╭─ Supplied data

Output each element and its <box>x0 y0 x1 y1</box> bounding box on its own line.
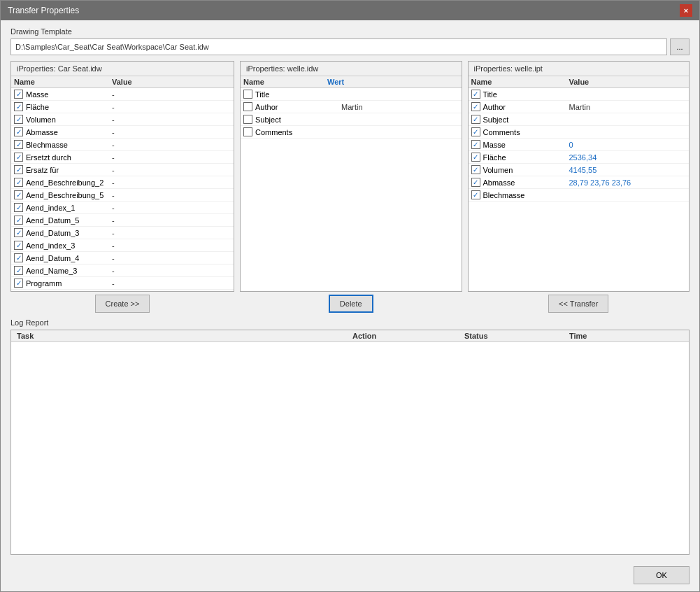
row-checkbox[interactable] <box>471 140 480 149</box>
cell-name: Subject <box>471 115 569 124</box>
table-row[interactable]: Blechmasse <box>469 189 690 202</box>
cell-name: Fläche <box>14 102 112 111</box>
row-name-label: Aend_Beschreibung_2 <box>26 178 103 187</box>
table-row[interactable]: Aend_Name_3 - <box>11 265 234 277</box>
cell-name: Fläche <box>471 153 569 162</box>
table-row[interactable]: Abmasse - <box>11 126 234 139</box>
table-row[interactable]: Masse - <box>11 88 234 101</box>
browse-button[interactable]: ... <box>670 38 690 55</box>
row-checkbox[interactable] <box>14 115 23 124</box>
row-checkbox[interactable] <box>471 190 480 199</box>
right-panel: iProperties: welle.ipt Name Value Title … <box>468 61 690 292</box>
table-row[interactable]: Comments <box>469 126 690 139</box>
row-checkbox[interactable] <box>14 241 23 250</box>
table-row[interactable]: Aend_Beschreibung_2 - <box>11 176 234 189</box>
row-name-label: Author <box>255 103 278 111</box>
cell-name: Aend_Beschreibung_5 <box>14 190 112 199</box>
create-button[interactable]: Create >> <box>95 295 150 313</box>
row-checkbox[interactable] <box>14 190 23 199</box>
row-checkbox[interactable] <box>471 178 480 187</box>
row-name-label: Masse <box>483 141 506 149</box>
table-row[interactable]: Aend_Datum_3 - <box>11 227 234 239</box>
row-checkbox[interactable] <box>243 90 252 99</box>
row-checkbox[interactable] <box>14 165 23 174</box>
row-checkbox[interactable] <box>471 90 480 99</box>
table-row[interactable]: Aend_Datum_4 - <box>11 252 234 265</box>
row-checkbox[interactable] <box>14 279 23 288</box>
table-row[interactable]: Ersetzt durch - <box>11 151 234 164</box>
row-checkbox[interactable] <box>14 153 23 162</box>
cell-name: Programm <box>14 279 112 288</box>
table-row[interactable]: Fläche - <box>11 101 234 113</box>
row-checkbox[interactable] <box>471 102 480 111</box>
cell-value: - <box>112 166 231 174</box>
row-checkbox[interactable] <box>243 102 252 111</box>
table-row[interactable]: Subject <box>241 113 462 126</box>
row-checkbox[interactable] <box>243 127 252 136</box>
cell-value: 0 <box>569 141 687 149</box>
row-checkbox[interactable] <box>14 228 23 237</box>
table-row[interactable]: Masse 0 <box>469 139 690 151</box>
drawing-template-label: Drawing Template <box>10 27 690 36</box>
table-row[interactable]: Aend_Beschreibung_5 - <box>11 189 234 202</box>
mid-col-name-header: Name <box>243 78 327 86</box>
row-checkbox[interactable] <box>14 102 23 111</box>
table-row[interactable]: Fläche 2536,34 <box>469 151 690 164</box>
cell-name: Author <box>243 102 341 111</box>
table-row[interactable]: Aend_Datum_5 - <box>11 214 234 227</box>
cell-name: Aend_Datum_3 <box>14 228 112 237</box>
table-row[interactable]: Aend_index_3 - <box>11 239 234 252</box>
cell-name: Masse <box>471 140 569 149</box>
table-row[interactable]: Title <box>241 88 462 101</box>
dialog-window: Transfer Properties × Drawing Template .… <box>0 0 700 592</box>
cell-value: - <box>112 141 231 149</box>
table-row[interactable]: Author Martin <box>241 101 462 113</box>
right-col-name-header: Name <box>471 78 569 86</box>
mid-panel-title: iProperties: welle.idw <box>241 62 462 76</box>
row-checkbox[interactable] <box>14 253 23 262</box>
cell-value: 4145,55 <box>569 166 687 174</box>
right-table-body: Title Author Martin Subject Comments <box>469 88 690 291</box>
table-row[interactable]: Volumen 4145,55 <box>469 164 690 176</box>
table-row[interactable]: Title <box>469 88 690 101</box>
cell-value: - <box>112 241 231 250</box>
row-checkbox[interactable] <box>14 266 23 275</box>
table-row[interactable]: Abmasse 28,79 23,76 23,76 <box>469 176 690 189</box>
cell-value: - <box>112 267 231 275</box>
template-path-input[interactable] <box>10 38 667 55</box>
template-row: ... <box>10 38 690 55</box>
row-checkbox[interactable] <box>14 90 23 99</box>
table-row[interactable]: Author Martin <box>469 101 690 113</box>
row-checkbox[interactable] <box>243 115 252 124</box>
table-row[interactable]: Blechmasse - <box>11 139 234 151</box>
left-table-body: Masse - Fläche - Volumen - Abmasse - <box>11 88 234 291</box>
row-checkbox[interactable] <box>14 178 23 187</box>
table-row[interactable]: Comments <box>241 126 462 139</box>
row-checkbox[interactable] <box>471 115 480 124</box>
row-checkbox[interactable] <box>14 203 23 212</box>
transfer-button[interactable]: << Transfer <box>548 295 608 313</box>
cell-value: 2536,34 <box>569 153 687 162</box>
table-row[interactable]: Aend_index_1 - <box>11 202 234 214</box>
table-row[interactable]: Programm - <box>11 277 234 290</box>
table-row[interactable]: Subject <box>469 113 690 126</box>
row-name-label: Ersetzt durch <box>26 153 71 162</box>
row-name-label: Aend_Beschreibung_5 <box>26 191 103 199</box>
cell-name: Masse <box>14 90 112 99</box>
log-panel: Task Action Status Time <box>10 330 690 555</box>
table-row[interactable]: Volumen - <box>11 113 234 126</box>
ok-button[interactable]: OK <box>634 566 690 584</box>
row-checkbox[interactable] <box>471 153 480 162</box>
row-checkbox[interactable] <box>14 140 23 149</box>
row-checkbox[interactable] <box>14 216 23 225</box>
row-name-label: Blechmasse <box>26 141 68 149</box>
log-col-task: Task <box>17 332 352 340</box>
table-row[interactable]: Ersatz für - <box>11 164 234 176</box>
delete-button[interactable]: Delete <box>329 295 373 313</box>
cell-value: - <box>112 191 231 199</box>
mid-panel: iProperties: welle.idw Name Wert Title A… <box>240 61 462 292</box>
row-checkbox[interactable] <box>471 127 480 136</box>
close-button[interactable]: × <box>680 4 692 17</box>
row-checkbox[interactable] <box>14 127 23 136</box>
row-checkbox[interactable] <box>471 165 480 174</box>
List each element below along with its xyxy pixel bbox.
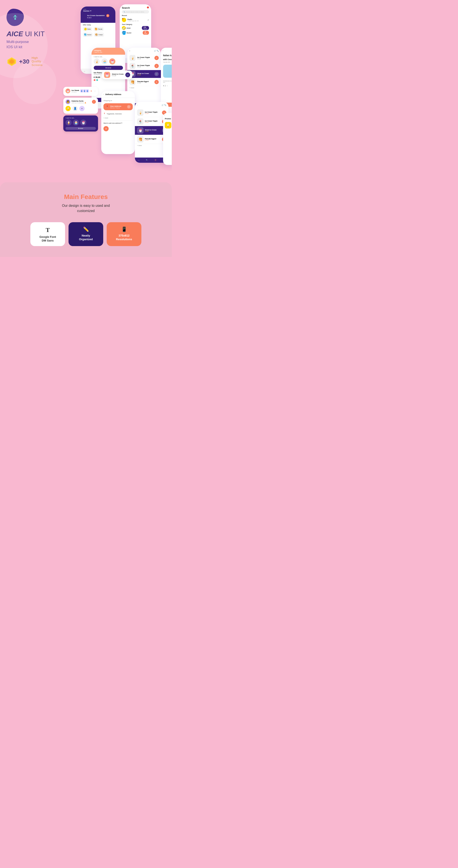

╰─

- Description of the task: Reproduce all lines from the records above that include the word "Subject".

- Exercise result:
cell-name: Subject <box>471 115 569 124</box>
table-row[interactable]: Subject <box>241 113 462 126</box>
right-table-body: Title Author Martin Subject Comments <box>469 88 690 291</box>
table-row[interactable]: Subject <box>469 113 690 126</box>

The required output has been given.